The Sorolla Museum is located at the former family residence and studio of the painter Joaquín Sorolla y Bastida. It was built by the architect Enrique María de Repullés in 1911 on Paseo General Martínez Campos in Madrid. It is therefore a house/museum that preserves all the original spaces and environments of the painter’s home and studio.
Both in terms of its construction and domestic use, the specificities of the Sorolla Home have determined limitations to the spatial and functional distribution of this building since it was adapted to be used as the Sorolla Museum in 1931. In this sense, the Museum must offer a series of services to both visitors and cultural heritage assets in its custody which it is currently unable to offer, or whose conditions are highly limited due to its spaces being restricted and constrained by its condition as a historical site.
Given the great attractiveness of the Sorolla Home, it is largely preserved as Joaquín Sorolla himself and his family had left it. Therefore, the impossibility arises of offering a complete and guaranteed series of services and functions. Thus, the Sorolla Museum does not currently have adequate spaces for a restoration studio, cultural heritage asset storage facility, educational workshops, temporary exhibitions, assembly hall, group meeting point, cultural heritage asset loading dock, etc.

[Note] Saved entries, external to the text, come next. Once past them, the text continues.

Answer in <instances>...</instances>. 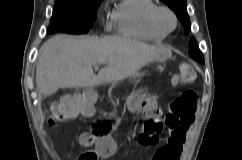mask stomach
Listing matches in <instances>:
<instances>
[{
    "mask_svg": "<svg viewBox=\"0 0 242 160\" xmlns=\"http://www.w3.org/2000/svg\"><path fill=\"white\" fill-rule=\"evenodd\" d=\"M165 68V64L163 61L159 62V64L157 65V69L162 72ZM140 81L139 77L137 80H135L136 83H138Z\"/></svg>",
    "mask_w": 242,
    "mask_h": 160,
    "instance_id": "0dacf381",
    "label": "stomach"
}]
</instances>
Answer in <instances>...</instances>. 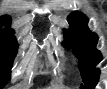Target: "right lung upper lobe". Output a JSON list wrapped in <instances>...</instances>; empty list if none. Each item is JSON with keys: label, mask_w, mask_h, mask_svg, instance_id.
I'll list each match as a JSON object with an SVG mask.
<instances>
[{"label": "right lung upper lobe", "mask_w": 107, "mask_h": 89, "mask_svg": "<svg viewBox=\"0 0 107 89\" xmlns=\"http://www.w3.org/2000/svg\"><path fill=\"white\" fill-rule=\"evenodd\" d=\"M11 22V19L9 16H3L0 18V24L1 25H9Z\"/></svg>", "instance_id": "cb5924a9"}]
</instances>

Over the course of its more than ninety-year history, interventions have been made on several of the Museum’s spaces in attempts to overcome many of the aforementioned shortcomings. Some of the most significant interventions include those that took place in the early 1940s (creation of new exhibition halls on the first floor of the house), mid-50s (partial refurbishment of the household staircase and the creation of the drawing room), mid to late 80s (creation of new exhibition halls, later converted into storage facilities for housings cultural heritage assets, and restoration of the gardens), and the early 2000s (renovation of museography and incorporation of climate control systems in the painter’s studios).
Nevertheless, all these interventions were only partial in scope. Therefore, at no point has there been a comprehensive intervention on the current Sorolla Museum as a whole.